> **Exercise**:
Images appear in the records below; leave them out and repeat everything else exactly.

> **Data shown**:

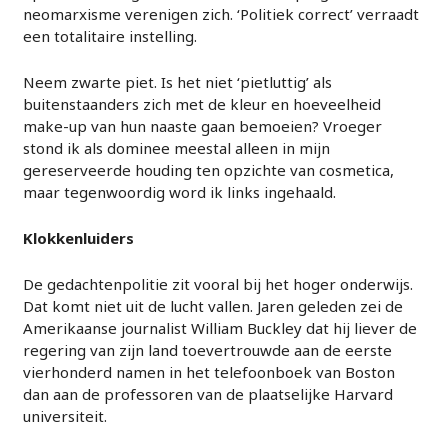
neomarxisme verenigen zich. ‘Politiek correct’ verraadt
een totalitaire instelling.
Neem zwarte piet. Is het niet ‘pietluttig’ als
buitenstaanders zich met de kleur en hoeveelheid
make-up van hun naaste gaan bemoeien? Vroeger
stond ik als dominee meestal alleen in mijn
gereserveerde houding ten opzichte van cosmetica,
maar tegenwoordig word ik links ingehaald.
Klokkenluiders
De gedachtenpolitie zit vooral bij het hoger onderwijs.
Dat komt niet uit de lucht vallen. Jaren geleden zei de
Amerikaanse journalist William Buckley dat hij liever de
regering van zijn land toevertrouwde aan de eerste
vierhonderd namen in het telefoonboek van Boston
dan aan de professoren van de plaatselijke Harvard
universiteit.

> **Answer to the exercise**:
neomarxisme verenigen zich. ‘Politiek correct’ verraadt
een totalitaire instelling.
Neem zwarte piet. Is het niet ‘pietluttig’ als
buitenstaanders zich met de kleur en hoeveelheid
make-up van hun naaste gaan bemoeien? Vroeger
stond ik als dominee meestal alleen in mijn
gereserveerde houding ten opzichte van cosmetica,
maar tegenwoordig word ik links ingehaald.
Klokkenluiders
De gedachtenpolitie zit vooral bij het hoger onderwijs.
Dat komt niet uit de lucht vallen. Jaren geleden zei de
Amerikaanse journalist William Buckley dat hij liever de
regering van zijn land toevertrouwde aan de eerste
vierhonderd namen in het telefoonboek van Boston
dan aan de professoren van de plaatselijke Harvard
universiteit.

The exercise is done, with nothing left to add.